Quem nunca desejou fugir do confinamento da própria vida?
Uma existência única sempre será uma espécie de prisão,
uma mutilação das outras realidades possíveis dos outros indivíduos que poderíamos ser. Quem nunca desejou ser outro?

– Rosa Montero (O perigo de estar lúcida)

 

O som da burocracia se expande no espaço. Um barulho de engrenagem orquestrado por telefones tocando, folhas que passam entre os dedos para serem grampeadas, certificadas e registradas na urgência do tempo presente. A luz branca e asséptica que ocupa grande parte dos órgãos públicos espalhados pelo Brasil uniformiza ações e padroniza vidas que habitam tais repartições. Robotizam o exercício humano. Não conseguem, no entanto, pasteurizar o pensamento. Este segue solto, sendo quem deseja, sonhado, imaginado… ou melhor: ventário – algo da ordem das coisas que ventam. Dos devaneios que acontecem no cotidiano e que envolvem mais de uma pessoa. A palavra faz parte de um pequeno dicionário inventado, uma cocriação entre funcionários públicos da Secretaria de Cultura do Rio de Janeiro e a artista multidisciplinar Anna Costa e Silva.

Ventário dá nome a esta exposição, mas é também a alcunha de um filme-devaneio e de uma instalação que sintetizam o processo de 12 meses vivido por Costa e Silva na Residência Artística Setor Público [RASP], que prevê a imersão de artistas em órgãos públicos brasileiros, para construir processos e/ou objetos em colaboração com os funcionários desses órgãos.
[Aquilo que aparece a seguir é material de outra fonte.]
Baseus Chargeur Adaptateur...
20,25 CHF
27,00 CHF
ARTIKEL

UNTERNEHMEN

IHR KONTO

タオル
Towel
Nesse processo, a artista abriu um potente canal de escuta para que servidoras e servidores pudessem falar sobre suas histórias, pensamentos, dores e sonhos – muitos sonhos. Juntos, desenvolveram um singular repertório de cores, texturas, imagens e palavras reais e inventadas para que cada participante experiencie em sua própria pele, num instigante jogo de auto-ficção. Dessa forma, iniciou-se a criação de personagens fantásticos que materializam tais desejos e suas respectivas solidades – sensação da própria liberdade, algo completamente individual e que outras pessoas não podem acessar. Mas que aqui, nesta sala (e porque nos permitem), podemos sentir e reconhecer.
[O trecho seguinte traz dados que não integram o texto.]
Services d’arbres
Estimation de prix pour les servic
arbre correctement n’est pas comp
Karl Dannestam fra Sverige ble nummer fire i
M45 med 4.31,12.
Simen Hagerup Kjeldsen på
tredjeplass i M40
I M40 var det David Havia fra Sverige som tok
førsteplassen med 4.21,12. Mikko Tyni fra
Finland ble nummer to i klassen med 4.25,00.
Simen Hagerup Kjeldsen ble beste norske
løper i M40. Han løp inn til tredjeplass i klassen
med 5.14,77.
O projeto sintetiza uma das mais interessantes habilidades de Costa e Silva: a arte de reformular tecidos sociais e afetivos, tendo o encontro como principal matéria-prima. Produz imersa em um processo de artevida, em contínuos encadeamentos de escuta e transfiguração de palavras e imagens. Observadora nata, ela traduz o ambiente que a rodeia com generosidade e precisão, utilizando-se de uma gama de gêneros artísticos e técnicas para melhor materializar formas distintas de existência do ser humano, tratando com delicadeza as fragilidades essenciais da vida. Seus projetos acontecem em algum campo sem nome, nas interseções entre artes visuais e cênicas, cinema e práticas relacionais – e Ventário é um esplendoroso exemplo disso.
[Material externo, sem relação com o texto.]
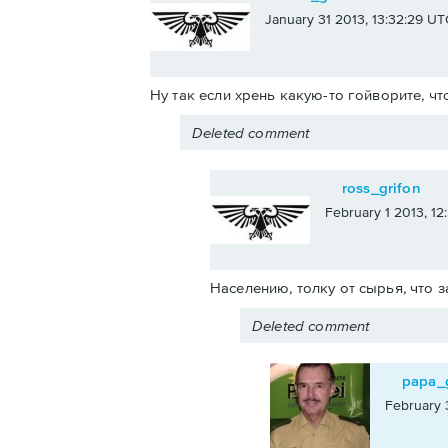
January 31 2013, 13:32:29 UT
Ну так если хрень какую-то гойворите, чт
Deleted comment
ross_grifon
February 1 2013, 1
Населению, толку от сырья, что з
Deleted comment
papa_
February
A partir de tais relatos e na tentativa de sustentar os encantamentos desabrochados, Costa e Silva convidou o stylist José Camarano para criar figurinos em colaboração com os participantes. Assim, as imagens descritas ganharam formas, cortes, pesos e movimentos. Os servidores puderam, então, sentar em suas mesas vestindo uma história, um desejo; ganharam maquiagens a partir de suas palavras ou objetos que destoavam do ambiente formal do dia a dia. Dessa maneira, tiveram uma nova experiência com seus corpos naquele espaço de trabalho tão conhecido e agora inédito nessa nova versão de seus seres, nesse outro que nos habita e que eventualmente logramos libertar. Cada participante desenvolveu também uma série de gestos que brincam com as coreografias desempenhadas no cotidiano de seu lavor, introduzindo as cenas em uma atmosfera surrealista.

A vivência desdobra-se em frases capturadas e transformadas em placas de sinalização, em uma obra audiovisual e algumas fotográficas, estas acompanhadas de depoimentos, espécie de poemas livres, que se revertem em texto para compor o ambiente de sonho e adormenta – uma tempestade-vulcão, da ordem das coisas muito intensas, que combina amor, dor e medo. Dessa forma, Costa e Silva recria mundos e nos possibilita sermos outros, sermos muitos, mesmo que dentro de nós mesmos. Como disseram a ela entre as inúmeras escutas desse processo, “é importante não esquecermos quem somos (e podemos ser!) para além de executar funções. A gente pensa, a gente sente”.